For the first time in three years, the domestic auto industry Friday will close the books on a profitable year, with 1982's results expected to top $500 million, auto industry analysts said today.

However, the profits don't come from booming sales of cars and trucks in the United States. They come from payroll slashing, including more than 269,000 U.S. autoworkers on indefinite layoff, income tax credits, healthy subsidiaries and streamlined factory practices at the four major U.S. automakers.

U.S. car sales in 1982 were an estimated 5.7 million, off about 8 percent from the already dismal level of 6.2 million in 1981.

Meanwhile, U.S. and Canadian automobile production for 1982 reached an estimated combined total of 5,863,030, or 16.7 percent below 1981's "build" of 7,034,680, officials said yesterday.

Projected domestic production of 5,077,304 for the year had been the lowest since 1958. Canadian production of 785,726 was the lowest since 1967, Ward's Automotive Reports Magazine reported. Truck output was put at 2,360,473 for the two countries, 8 percent ahead of production of 2,186,600 in 1981.

The last time the U.S. auto industry had a profitable year, in 1979 when the four major companies earned $3.03 billion, U.S. car sales totaled 8.3 million. Sales have been on a downward slide ever since, and the automakers lost $5.5 billion from 1980 through 1981.

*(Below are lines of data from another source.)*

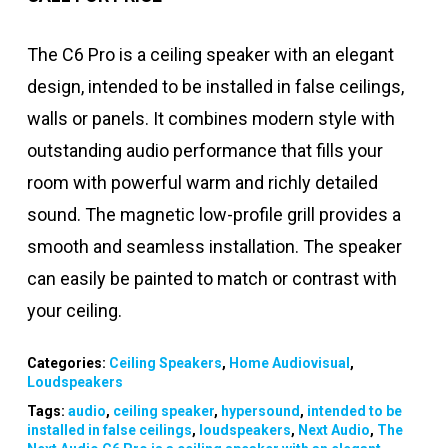
The C6 Pro is a ceiling speaker with an elegant
design, intended to be installed in false ceilings,
walls or panels. It combines modern style with
outstanding audio performance that fills your
room with powerful warm and richly detailed
sound. The magnetic low-profile grill provides a
smooth and seamless installation. The speaker
can easily be painted to match or contrast with
your ceiling.
Categories:
Ceiling Speakers
,
Home Audiovisual
,
Loudspeakers
Tags:
audio
,
ceiling speaker
,
hypersound
,
intended to be
installed in false ceilings
,
loudspeakers
,
Next Audio
,
The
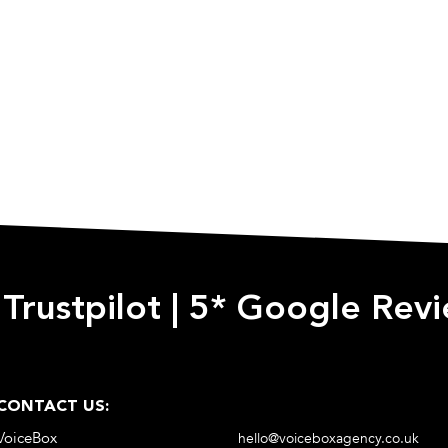
 Trustpilot
|
5* Google Rev
CONTACT US:
VoiceBox
hello@voiceboxagency.co.uk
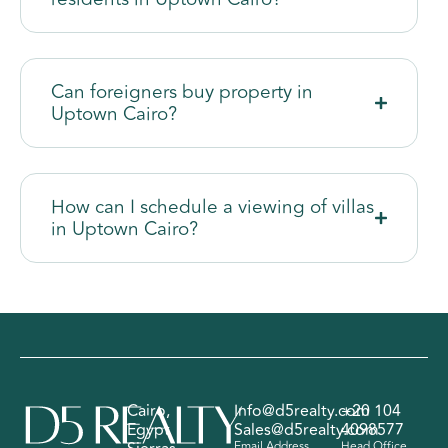
Can foreigners buy property in
Uptown Cairo?
How can I schedule a viewing of villas
in Uptown Cairo?
Cairo,
Info@d5realty.com
+20 104
Egypt
Sales@d5realty.com
4098577
Email Address
Head Office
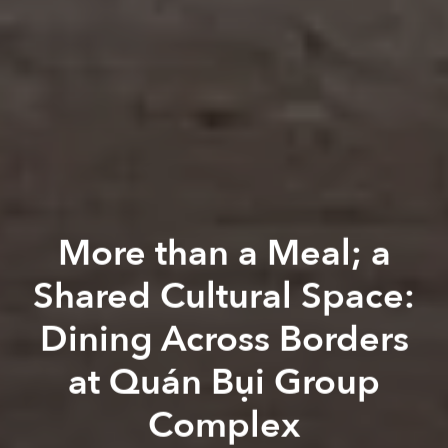
More than a Meal; a
Shared Cultural Space:
Dining Across Borders
at Quán Bụi Group
Complex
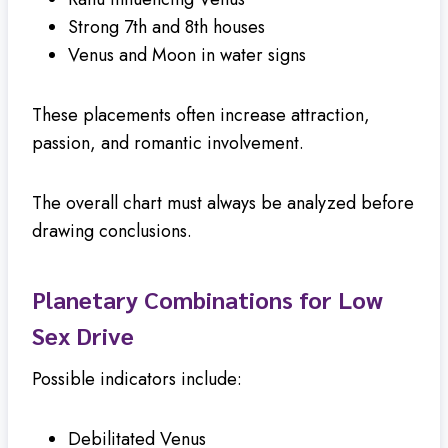
Strong 7th and 8th houses
Venus and Moon in water signs
These placements often increase attraction,
passion, and romantic involvement.
The overall chart must always be analyzed before
drawing conclusions.
Planetary Combinations for Low
Sex Drive
Possible indicators include:
Debilitated Venus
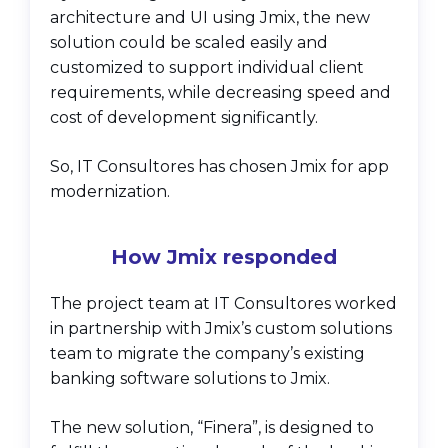
architecture and UI using Jmix, the new
solution could be scaled easily and
customized to support individual client
requirements, while decreasing speed and
cost of development significantly.
So, IT Consultores has chosen Jmix for app
modernization.
How Jmix responded
The project team at IT Consultores worked
in partnership with Jmix’s custom solutions
team to migrate the company’s existing
banking software solutions to Jmix.
The new solution, “Finera”, is designed to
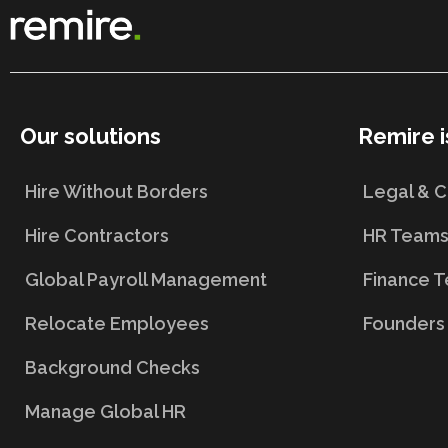
Our solutions
Remire i
Hire Without Borders
Legal & 
Hire Contractors
HR Team
Global Payroll Management
Finance 
Relocate Employees
Founders
Background Checks
Manage Global HR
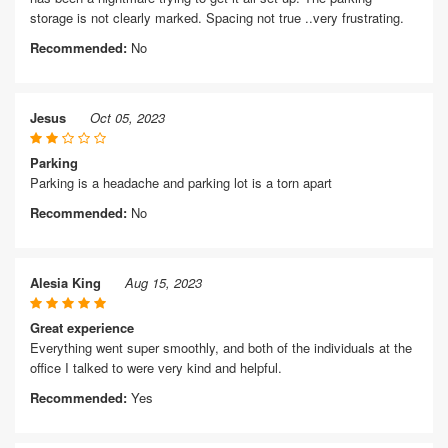
storage is not clearly marked. Spacing not true ..very frustrating.
Recommended:
No
Jesus
Oct 05, 2023
Parking
Parking is a headache and parking lot is a torn apart
Recommended:
No
Alesia King
Aug 15, 2023
Great experience
Everything went super smoothly, and both of the individuals at the
office I talked to were very kind and helpful.
Recommended:
Yes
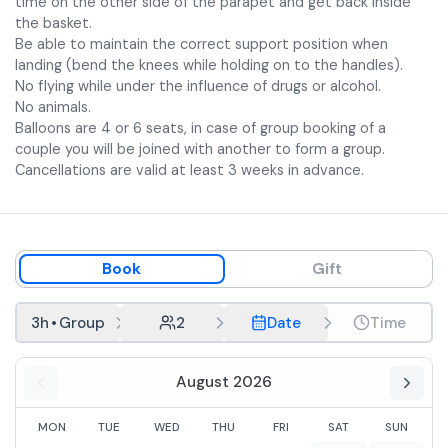
time on the other side of the parapet and get back inside
the basket.
Be able to maintain the correct support position when
landing (bend the knees while holding on to the handles).
No flying while under the influence of drugs or alcohol.
No animals.
Balloons are 4 or 6 seats, in case of group booking of a
couple you will be joined with another to form a group.
Cancellations are valid at least 3 weeks in advance.
Book
Gift
3h
•
Group
2
Date
Time
August 2026
MON
TUE
WED
THU
FRI
SAT
SUN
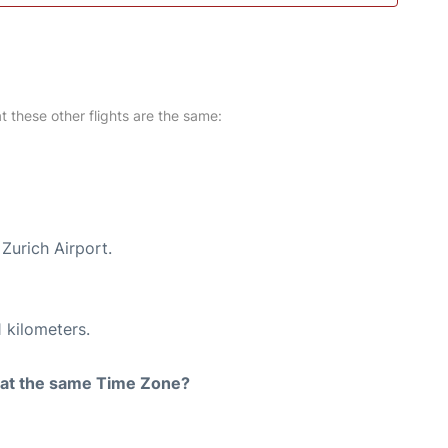
at these other flights are the same:
Zurich Airport.
 kilometers.
rt at the same Time Zone?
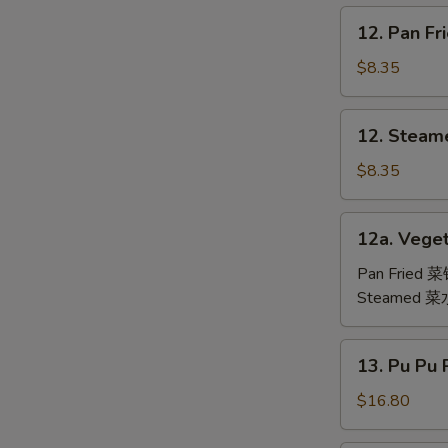
鸡
12.
12. Pan F
翅
Pan
Fried
$8.35
Dumpling
(6)
12.
12. Steam
锅
Steamed
贴
Dumpling
$8.35
(6)
水
12a.
12a. Veget
饺
Vegetable
Dumpling
Pan Fried 
(6)
Steamed 
13.
13. Pu Pu
Pu
Pu
$16.80
Platter
(For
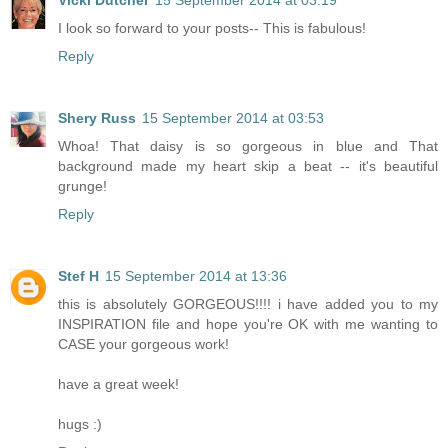
Vicki Dutcher
15 September 2014 at 03:19
I look so forward to your posts-- This is fabulous!
Reply
Shery Russ
15 September 2014 at 03:53
Whoa! That daisy is so gorgeous in blue and That
background made my heart skip a beat -- it's beautiful
grunge!
Reply
Stef H
15 September 2014 at 13:36
this is absolutely GORGEOUS!!!! i have added you to my
INSPIRATION file and hope you're OK with me wanting to
CASE your gorgeous work!
have a great week!
hugs :)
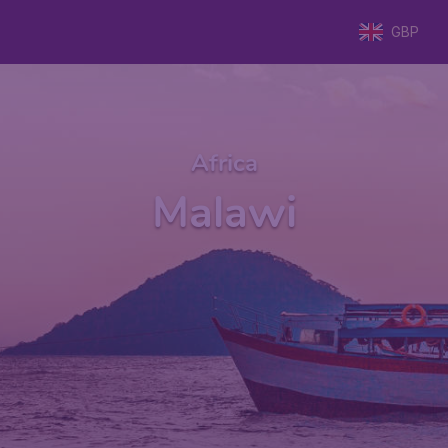
GBP
Africa
Malawi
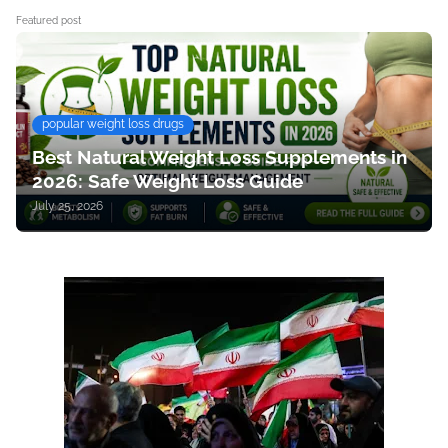
Featured post
popular weight loss drugs
Best Natural Weight Loss Supplements in
2026: Safe Weight Loss Guide
July 25, 2026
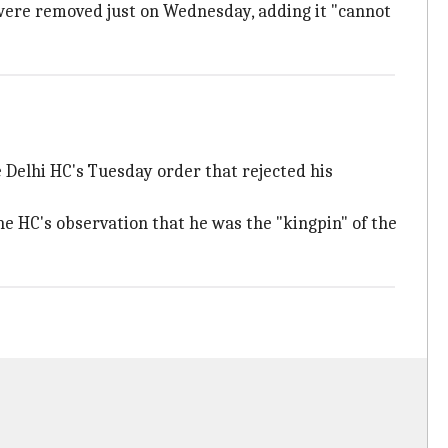
were removed just on Wednesday, adding it "cannot
e Delhi HC's Tuesday order that rejected his
 HC's observation that he was the "kingpin" of the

In 1982, General Motors Corp. and Chrysler Corp. will be in the black while Ford Motor Co. and American Motors Corp. will be in red, analysts said.

U.S. automakers "have cut their breakeven points drastically," said John Hammond, analyst at Data Resources Inc. in Lexington, Mass. "They have done more than any other industry because they have had the problems" of a sluggish economy longer.

David Healy, analyst at Drexel Burnham Lambert Inc. in New York, said this year's results are "significant."

He added, "Next year will bring a large improvement in profits and sales" for the automakers because of a slight but growing upturn in sales and the efficiencies and payroll cuts that are in place.

So far in 1982, the major automakers have combined profits of $510.8 million.

Analysts said they expect GM, with profits of $817.7 million for the first nine months of 1982, to end the year with a profit of near $1 billion. GM would earn at least $110 million and possibly more than $150 million for the fourth quarter, they said.

GM earned just $333 million in 1981 compared with $2.89 billion in 1979. Results for 1982 will be helped by record earnings for its finance and insurance subsidiary, General Motors Acceptance Corp., and income tax credits.

Ford, the most troubled automaker this year in earnings, will be in the red for both the last quarter and the year, analysts agreed. Ford, which lost $422.5 million in the first nine months of 1982, could lose at least $150 million in the fourth quarter, according to Merrill Lynch Pierce Fenner & Smith Inc. in New York. Healy put the loss at about $180 million.

Either way, it means Ford will lose close to $600 million for the year. Ford lost $1.06 billion in 1981 compared with a $1.17 billion profit in 1979.

Chrysler made a $266.2 million profit in the first nine months of 1982, largely because of the sale of its profitable defense subsidiary to General Dynamics Corp. of St. Louis for $336 million in March.

Chrysler likely will end the year with about the same amount of profit because Healy said the automaker probably will about break even in the fourth quarter. Or, Merrill Lynch says, Chrysler could lose some $19 million because the company was struck by the Canadian United Auto Workers union for 37 days over an immediate pay raise issue in contract talks in November.

Chrysler lost $1.1 billion in 1979 before getting some $1.2 billion in loan guarantees from the U.S. government.

AMC, which lost $150.6 million in the first nine months of 1982, will be in the red again for the end of the year, analysts said, although they did not have figures. AMC earned $62 million in 1979, the last profitable year for the domestic industry.

Volkswagen of America Inc. is a subsidiary of Volkswagenwerk A. G. of West Germany and does not release earnings separate from the parent firm.